The era of box-ticking measures is dead. Instead of placating shareholders, companies are tackling issues head-on, says Ramon Arratia.
The world order of corporate sustainability is changing – and changing fast. No longer are businesses content with their old stakeholder sedation strategies, appeasing potential critics with tick-box exercises, ratings-based league tables and sustainability reports. Now they’re looking towards radical campaigns that tackle social and environmental problems issue by issue, and which engage the public head-on.
The trend is especially noticeable in the food and retail sector, where the supermarket chain Iceland has been breaking in with disruptive campaigns on plastics and palm oil, and where Sainsbury’s has been stimulating debate on the desirability of switching to plant-based diets.
The lines are increasingly blurring between corporate and NGO campaigning, and sometimes it’s difficult to detect the difference between the two. So what’s happened and why?
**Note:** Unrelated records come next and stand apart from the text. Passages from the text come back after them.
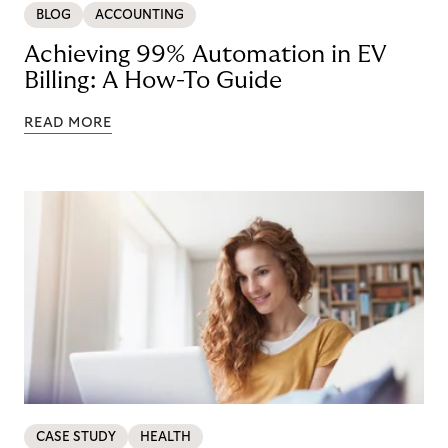
BLOG
ACCOUNTING
Achieving 99% Automation in EV
Billing: A How-To Guide
READ MORE
CASE STUDY
HEALTH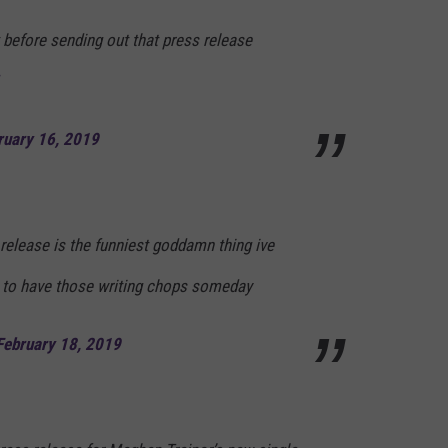
 before sending out that press release
ruary 16, 2019
release is the funniest goddamn thing ive
re to have those writing chops someday
February 18, 2019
For the past 20 years, since the widespread adoption of the triple-bottom-line accounting framework, sustainability has centred on defining boxes to tick, with a focus on process and policy. This has led to a proliferation of certifications and labels, covering anything from organic food and forest-friendly paper to free-range eggs and fair trade.
Although some of these exercises have brought forth benefits, they’ve also led to the development of a number of blind alleys, including dubious concepts such as “sustainable coal” and the concept of carbon neutrality. If we look at where we stand today compared with 20 years ago, it’s doubtful whether we’ve achieved much in the way of substantial progress as a result.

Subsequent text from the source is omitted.